2. Supervised Model Training
Split your data into complementary sets for training, validation (for parameter tuning, feature selection etc) and testing. This is actually more complex than it sounds: optimally, the test set should be as 'similar' as possible to the present 'state of the market', and both validation and test set should follow the same distribution. Otherwise you might waste effort tuning the model parameters on the validation set only to find that it poorly generalizes to the test set. Following the concept of 'market regimes'- ie extended periods where a specific combination of commodities dominates the price dynamics of your target instrument- it might be worthwhile to first have a clustering algorithm of unsupervised learning discover defining correlations in the data and then evaluate model performance on data in the validation and test set belonging to the same clusters (see Figure 3 - in this project, clustering increased predictive performance by 8%).
Early on, decide on and establish a single-number evaluation metric. Chasing too many different metrics will only lead to confusion. In the context of algorithmic trading, a suitable measure is 'Profit and Loss' (PnL) as it weights classification precision (price up/down) with the actual size of the swing ('relevance'). And it fits with the metrics you may consider for your Trading Policy. Observe the model performance on training and validation set. If error on the training set, ie 'model bias', is high, you may need to allow for more model parameters (eg by adding more layers/neurons in a deep learning model). If the model poorly generalizes ('the model is overfitting to the training set'), that is performance difference on validation and training set ('model variance') is high, you may need to add more data to the training set, reduce the number of features to the most relevant ones, add regularization (eg L2, L1 or dropout) or early stopping (in the gradient descent optimization). Examining closely the cases where the model went wrong will help to identify any potential and avoidable model bias, see Figure 4.

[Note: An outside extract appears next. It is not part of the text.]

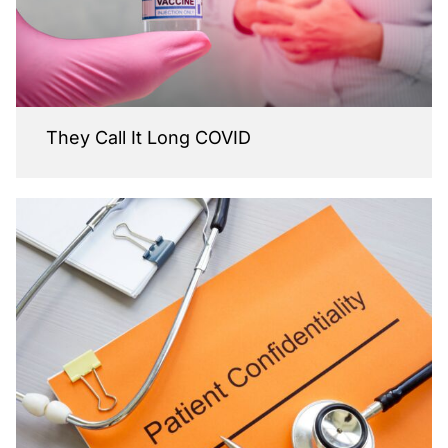
They Call It Long COVID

Establish your target performance: for market forecasts, a classification precision of 75% is actually quite good - it is 50% better than random guessing (50% precision). This baseline is very different to other ML applications like object or speech recognition which operate in a closed environment where the factors affecting the modelling target can be clearly identified (the RGB channels of image pixels, the wave frequencies of sound samples).
3. Trading Policy
Define your trading policy: a set of rules defining the concrete trading implications of the model outputs: eg depending on a threshold for the model confidence of a given prediction, what position do you place on the market, what position size, for how long do you hold a position in the given state of the market etc. A policy usually comes with some more free parameters which need to be optimized (next step). In the context of supervised learning discussed here, this is a fairly manual process based on backtesting and grid search (some shortcomings outlined below).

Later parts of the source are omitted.